3 A Principle-Based Virtual Partner

The study of movement coordination is at the core of coordination dynamics and for the last 30-odd years the catchy phrase “let your fingers do the walking” has opened a rich experimental window into human behavior at both intra-individual and inter-individual levels. In a first move, it is important to clarify what we are looking at [1]. What is the behavior? What are the relevant variables and control parameters? These fundamental issues are addressed by uncovering qualitative changes in collective variables from the system called order parameters [15, 41]. Qualitative changes appear in two main flavors within the formalism of dynamical system theory: phase transitions and bifurcations. Although they are both revealed in the phenomenon of transition in collective dynamics, the first is related to the switch between potential modes of behavior simultaneously accessible to the system, and the second concerns global changes of the system’s behavioral landscape. The landscape is usually described with a manifold in phase space (the frame of reference representing the relationship between variables associated with each degree of freedom). The challenge then is to uncover the most parsimonious model that can exhibit these qualitative changes, and fit its parameters according to the experimental data (see the discussion of Phenomenological Synergetics in [42]. One key issue to keep in mind lies with the biological constraints that make it possible to link a model to actual physiological mechanisms. In this perspective, it is fundamental to recognize that all models are false by definition. However, dynamical system theory offers good candidates for a universal class of models, given the needed parsimony for elegant theory [43, 44].

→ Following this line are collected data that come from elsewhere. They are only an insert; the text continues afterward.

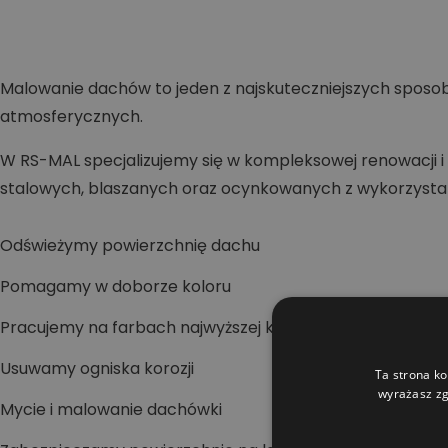
Malowanie dachów to jeden z najskuteczniejszych sposob
atmosferycznych.
W RS-MAL specjalizujemy się w kompleksowej renowacj
stalowych, blaszanych oraz ocynkowanych z wykorzyst
Odświeżymy powierzchnię dachu
Pomagamy w doborze koloru
Pracujemy na farbach najwyższej klasy
Usuwamy ogniska korozji
Ta strona ko
wyrażasz zg
Mycie i malowanie dachówki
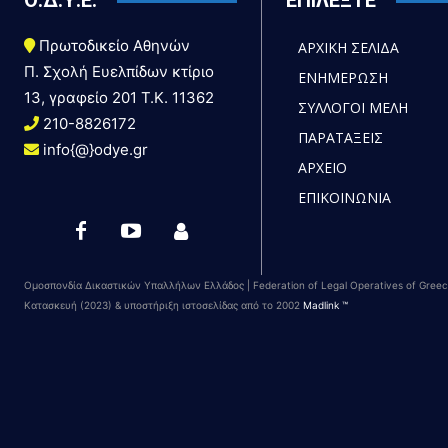
Ο.Δ.Υ.Ε.
ΕΠΙΛΕΞΤΕ
Πρωτοδικείο Αθηνών
ΑΡΧΙΚΗ ΣΕΛΙΔΑ
Π. Σχολή Ευελπίδων κτίριο
ΕΝΗΜΕΡΩΣΗ
13, γραφείο 201 T.K. 11362
ΣΥΛΛΟΓΟΙ ΜΕΛΗ
210-8826172
ΠΑΡΑΤΑΞΕΙΣ
info{@}odye.gr
ΑΡΧΕΙΟ
ΕΠΙΚΟΙΝΩΝΙΑ
Ομοσπονδία Δικαστικών Υπαλλήλων Ελλάδος | Federation of Legal Operatives of Gree
Κατασκευή (2023) & υποστήριξη ιστοσελίδας από το 2002
Madlink ™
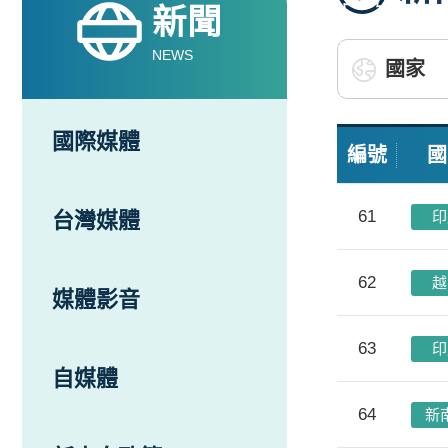
新聞
NEWS
國際媒體
編號
國
61
台灣媒體
印
62
越
媒體影音
63
印
自媒體
64
新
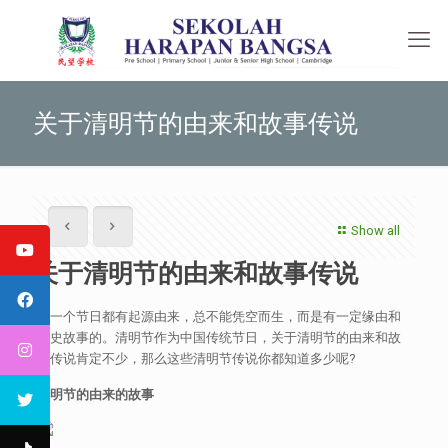
关于清明节的由来和故事传说
Show all
关于清明节的由来和故事传说
每一个节日都有起源由来，总不能凭空而生，而是有一定缘由和
历史故事的。清明节作为中国传统节日，关于清明节的由来和故
事传说肯定不少，那么这些清明节传说你都知道多少呢?
清明节的由来的故事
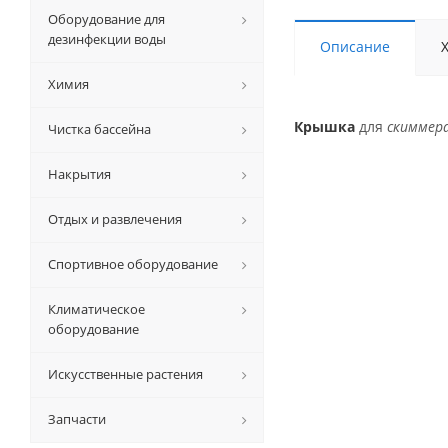
Оборудование для
дезинфекции воды
Описание
Химия
Крышка
для
скиммер
Чистка бассейна
Накрытия
Отдых и развлечения
Спортивное оборудование
Климатическое
оборудование
Искусственные растения
Запчасти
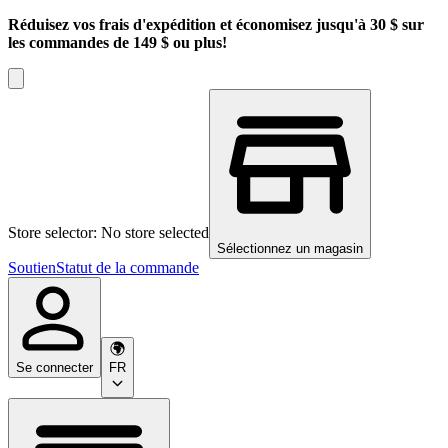
Réduisez vos frais d'expédition et économisez jusqu'à 30 $ sur
les commandes de 149 $ ou plus!
Store selector: No store selected
Sélectionnez un magasin
Soutien
Statut de la commande
Se connecter
FR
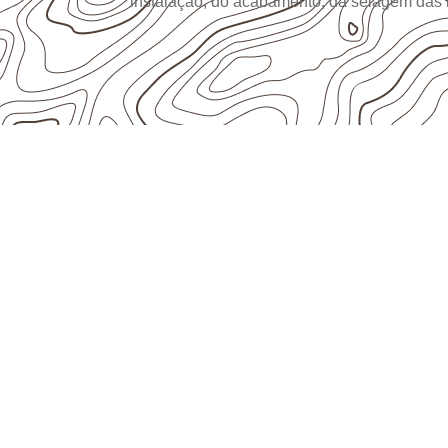
instalação, do acabamento, da selagem das
UTILIZAÇÃO E CUIDADOS DO P
Onde utilizar Com
Naval em projetos
Afonso – RN?
Empresas que procuram
Compensado Nava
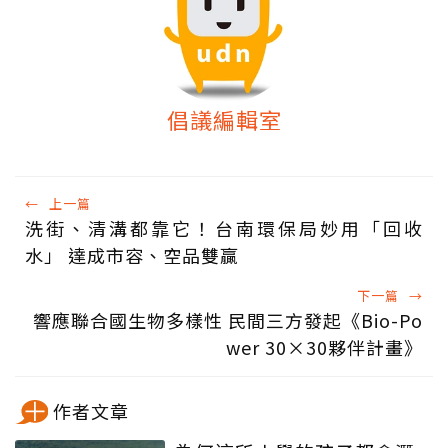
倡議編輯室
←
上一篇
洗街、清溝都靠它！台南環保局妙用「回收
水」 達成市容、空品雙贏
下一篇
→
響應聯合國生物多樣性 民間三方發起《Bio-Po
wer 30×30夥伴計畫》
作者文章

Born from this aim was our recently developed Human Dynamic Clamp, a paradigm that took inspiration from the electrophysiological dynamic clamp [45, 46] to allow real-time interaction between a human subject and a computational model. Using empirically-grounded models not only validated reciprocal and fully dynamical design protocols for experimenters to use, but also provided the opportunity to explore parameter ranges and perturbations that were out of reach of traditional experimental designs with live interactions. The symmetry between the human and the machine and the fact that they carry the same laws of coordination dynamics were keys to our approach [6]. The design of the virtual partner (VP) was grounded in the equations of motion for the coordination of the human neurobehavioral system. These laws were obtained from accumulated studies over the last 30-odd years to describe how parts of the human body and brain self-organize, and to address the issue of self-reference, a condition leading to complexity.

The first version of the Human Dynamic Clamp called Virtual Partner Interaction [6] embodied the Haken–Kelso–Bunz (HKB) model [47]. The original form of HKB describes and predicts the coordination dynamics of two rhythmically moving fingers, with its characteristically complex phenomena such as multistability, phase transitions, hysteresis, critical slowing-down and fluctuation enhancement ([42, 17] for reviews). Since then, the model has also been successfully validated experimentally for the coordination between different limbs (e.g. [4]), between people (e.g. [48]) and even between species [49], within unimodal and multimodal contexts [50]. It has been supported by empirical evidence ranging from brain dynamics within [51, 52] and between brain areas [46, 53, 54, 55], to coordination with external stimuli [56] and neural counterparts thereof [57, 58]. This universal characteristic supports HKB as an ideal candidate for the Human Dynamic Clamp.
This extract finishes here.